Lake Minchumina first appeared as an unincorporated village on the 1950 U.S. Census. It appeared again in 1960, but did not report in 1970 or 1980. It returned again in 1990 as a census-designated place (CDP).

As of the census of 2000, there were 32 people, 16 households, and 9 families residing in the CDP. The population density was 0.1 PD/sqmi. There were 41 housing units at an average density of 0.2 /sqmi. The racial makeup of the CDP was 84.38% White, 3.12% Native American, and 12.50% from two or more races. 6.25% of the population were Hispanic or Latino of any race.

There were 16 households, out of which 25.0% had children under the age of 18 living with them, 50.0% were married couples living together, 6.3% had a female householder with no husband present, and 43.8% were non-families. 37.5% of all households were made up of individuals, and 6.3% had someone living alone who was 65 years of age or older. The average household size was 2.00 and the average family size was 2.67.

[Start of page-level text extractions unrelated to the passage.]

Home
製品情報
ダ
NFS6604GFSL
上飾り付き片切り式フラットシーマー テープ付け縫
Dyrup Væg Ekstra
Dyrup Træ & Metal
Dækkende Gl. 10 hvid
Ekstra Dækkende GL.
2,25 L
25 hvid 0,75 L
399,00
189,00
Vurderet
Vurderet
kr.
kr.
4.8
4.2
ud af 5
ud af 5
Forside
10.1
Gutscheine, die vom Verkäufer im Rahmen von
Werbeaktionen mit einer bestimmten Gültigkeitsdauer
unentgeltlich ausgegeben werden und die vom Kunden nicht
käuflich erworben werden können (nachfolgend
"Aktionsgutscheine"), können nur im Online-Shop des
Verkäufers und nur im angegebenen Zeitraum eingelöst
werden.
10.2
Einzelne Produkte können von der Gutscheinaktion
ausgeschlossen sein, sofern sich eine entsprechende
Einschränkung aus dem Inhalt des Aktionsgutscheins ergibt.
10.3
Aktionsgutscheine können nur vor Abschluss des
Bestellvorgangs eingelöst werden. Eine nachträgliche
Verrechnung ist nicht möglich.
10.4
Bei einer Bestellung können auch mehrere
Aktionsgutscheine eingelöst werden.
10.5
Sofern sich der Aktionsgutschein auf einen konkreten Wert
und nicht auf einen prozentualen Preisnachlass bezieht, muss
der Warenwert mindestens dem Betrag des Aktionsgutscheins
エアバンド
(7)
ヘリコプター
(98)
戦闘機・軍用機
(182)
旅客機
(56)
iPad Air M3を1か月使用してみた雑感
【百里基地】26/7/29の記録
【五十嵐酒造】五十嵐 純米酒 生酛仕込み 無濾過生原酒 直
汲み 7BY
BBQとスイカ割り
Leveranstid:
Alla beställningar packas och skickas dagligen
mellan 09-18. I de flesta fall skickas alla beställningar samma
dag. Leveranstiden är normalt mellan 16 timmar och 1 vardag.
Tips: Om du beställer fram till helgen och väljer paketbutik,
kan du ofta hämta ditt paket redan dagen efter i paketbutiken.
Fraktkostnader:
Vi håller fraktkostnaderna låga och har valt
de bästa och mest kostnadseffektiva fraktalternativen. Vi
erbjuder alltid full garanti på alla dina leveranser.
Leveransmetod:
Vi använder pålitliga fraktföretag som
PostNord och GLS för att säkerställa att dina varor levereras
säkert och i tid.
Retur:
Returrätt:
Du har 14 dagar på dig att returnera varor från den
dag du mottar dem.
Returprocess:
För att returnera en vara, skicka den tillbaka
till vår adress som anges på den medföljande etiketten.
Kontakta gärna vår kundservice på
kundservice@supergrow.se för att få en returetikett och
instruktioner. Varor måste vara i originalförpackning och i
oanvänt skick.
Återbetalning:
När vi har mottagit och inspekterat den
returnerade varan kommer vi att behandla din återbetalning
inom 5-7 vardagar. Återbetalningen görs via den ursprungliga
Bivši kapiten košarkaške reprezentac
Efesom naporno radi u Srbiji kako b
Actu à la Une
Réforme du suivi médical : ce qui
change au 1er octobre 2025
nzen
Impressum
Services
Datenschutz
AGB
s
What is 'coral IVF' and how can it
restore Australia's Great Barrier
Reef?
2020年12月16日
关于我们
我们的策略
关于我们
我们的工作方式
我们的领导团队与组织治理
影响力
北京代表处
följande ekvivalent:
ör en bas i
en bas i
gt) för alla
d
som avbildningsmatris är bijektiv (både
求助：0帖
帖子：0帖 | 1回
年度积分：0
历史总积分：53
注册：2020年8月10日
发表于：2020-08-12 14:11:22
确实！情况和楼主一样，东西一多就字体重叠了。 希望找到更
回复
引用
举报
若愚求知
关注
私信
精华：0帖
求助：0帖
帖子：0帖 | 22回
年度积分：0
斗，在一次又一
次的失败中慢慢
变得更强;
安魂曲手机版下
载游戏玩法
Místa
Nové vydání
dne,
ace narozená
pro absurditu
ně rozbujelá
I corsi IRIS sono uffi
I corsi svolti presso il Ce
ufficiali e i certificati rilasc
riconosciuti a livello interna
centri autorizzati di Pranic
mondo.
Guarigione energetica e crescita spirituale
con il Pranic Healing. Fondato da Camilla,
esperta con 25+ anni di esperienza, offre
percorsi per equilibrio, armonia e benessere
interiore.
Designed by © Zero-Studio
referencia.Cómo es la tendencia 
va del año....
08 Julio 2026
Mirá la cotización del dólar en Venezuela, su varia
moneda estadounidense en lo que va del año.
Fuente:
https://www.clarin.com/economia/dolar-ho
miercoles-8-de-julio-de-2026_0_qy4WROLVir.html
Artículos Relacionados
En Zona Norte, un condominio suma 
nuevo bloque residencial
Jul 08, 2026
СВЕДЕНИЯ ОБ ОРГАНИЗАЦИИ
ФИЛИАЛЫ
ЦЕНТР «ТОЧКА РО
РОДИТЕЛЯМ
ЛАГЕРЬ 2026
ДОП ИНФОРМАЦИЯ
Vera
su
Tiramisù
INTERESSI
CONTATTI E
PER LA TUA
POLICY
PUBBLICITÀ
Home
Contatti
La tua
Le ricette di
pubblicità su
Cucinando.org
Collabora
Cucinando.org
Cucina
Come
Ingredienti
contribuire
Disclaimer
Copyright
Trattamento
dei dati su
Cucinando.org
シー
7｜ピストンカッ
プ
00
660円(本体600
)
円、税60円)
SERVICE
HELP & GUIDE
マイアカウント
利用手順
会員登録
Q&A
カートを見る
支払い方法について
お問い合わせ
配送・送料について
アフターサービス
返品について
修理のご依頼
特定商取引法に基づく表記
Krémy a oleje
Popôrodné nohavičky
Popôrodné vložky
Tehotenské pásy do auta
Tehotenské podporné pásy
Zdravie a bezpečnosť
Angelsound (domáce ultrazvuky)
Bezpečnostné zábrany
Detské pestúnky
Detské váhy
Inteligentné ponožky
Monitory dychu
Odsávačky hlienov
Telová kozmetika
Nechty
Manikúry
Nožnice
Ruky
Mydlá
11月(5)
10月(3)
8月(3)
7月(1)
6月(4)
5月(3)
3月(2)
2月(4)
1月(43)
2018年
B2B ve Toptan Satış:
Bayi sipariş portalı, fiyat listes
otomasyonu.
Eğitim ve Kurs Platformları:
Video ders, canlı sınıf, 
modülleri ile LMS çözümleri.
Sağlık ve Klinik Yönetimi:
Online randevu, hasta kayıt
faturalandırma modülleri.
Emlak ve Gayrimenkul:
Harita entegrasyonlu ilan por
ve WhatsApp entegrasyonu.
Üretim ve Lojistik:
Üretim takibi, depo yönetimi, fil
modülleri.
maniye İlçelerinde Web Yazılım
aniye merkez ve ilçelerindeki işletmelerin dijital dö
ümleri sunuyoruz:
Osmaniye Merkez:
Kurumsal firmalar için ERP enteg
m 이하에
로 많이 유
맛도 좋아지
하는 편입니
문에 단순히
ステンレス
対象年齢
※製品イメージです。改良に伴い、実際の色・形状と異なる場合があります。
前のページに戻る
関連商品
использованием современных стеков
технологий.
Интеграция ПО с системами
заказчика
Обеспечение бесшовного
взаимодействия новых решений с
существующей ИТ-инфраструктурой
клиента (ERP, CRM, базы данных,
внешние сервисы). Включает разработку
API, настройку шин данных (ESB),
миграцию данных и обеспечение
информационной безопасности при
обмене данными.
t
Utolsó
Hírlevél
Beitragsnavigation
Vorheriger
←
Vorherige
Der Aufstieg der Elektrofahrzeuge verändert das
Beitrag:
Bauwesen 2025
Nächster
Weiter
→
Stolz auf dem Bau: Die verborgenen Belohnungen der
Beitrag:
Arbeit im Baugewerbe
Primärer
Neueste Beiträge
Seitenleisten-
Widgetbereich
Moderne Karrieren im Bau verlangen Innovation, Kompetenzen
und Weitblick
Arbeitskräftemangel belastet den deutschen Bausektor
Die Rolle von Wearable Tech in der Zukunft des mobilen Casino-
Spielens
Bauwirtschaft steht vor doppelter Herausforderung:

In the CDP, the age distribution of the population shows 18.8% under the age of 18, 6.3% from 18 to 24, 40.6% from 25 to 44, 31.3% from 45 to 64, and 3.1% who were 65 years of age or older. The median age was 36 years. For every 100 females, there were 113.3 males. For every 100 females age 18 and over, there were 116.7 males.

The median income for a household in the CDP was $36,250, and the median income for a family was $33,750. Males had a median income of $26,250 versus $0 for females. The per capita income for the CDP was $26,781. None of the population and none of the families were below the poverty line.

Historical population
| Census | Pop. | Note | %± |
| 1950 | 60 |  | — |
| 1960 | 34 |  | −43.3% |
| 1990 | 32 |  | — |
| 2000 | 32 |  | 0.0% |
| 2010 | 13 |  | −59.4% |
| 2020 | 30 |  | 130.8% |
U.S. Decennial Census

==Education==
It was previously served by the Minchumina School of the Iditarod Area School District.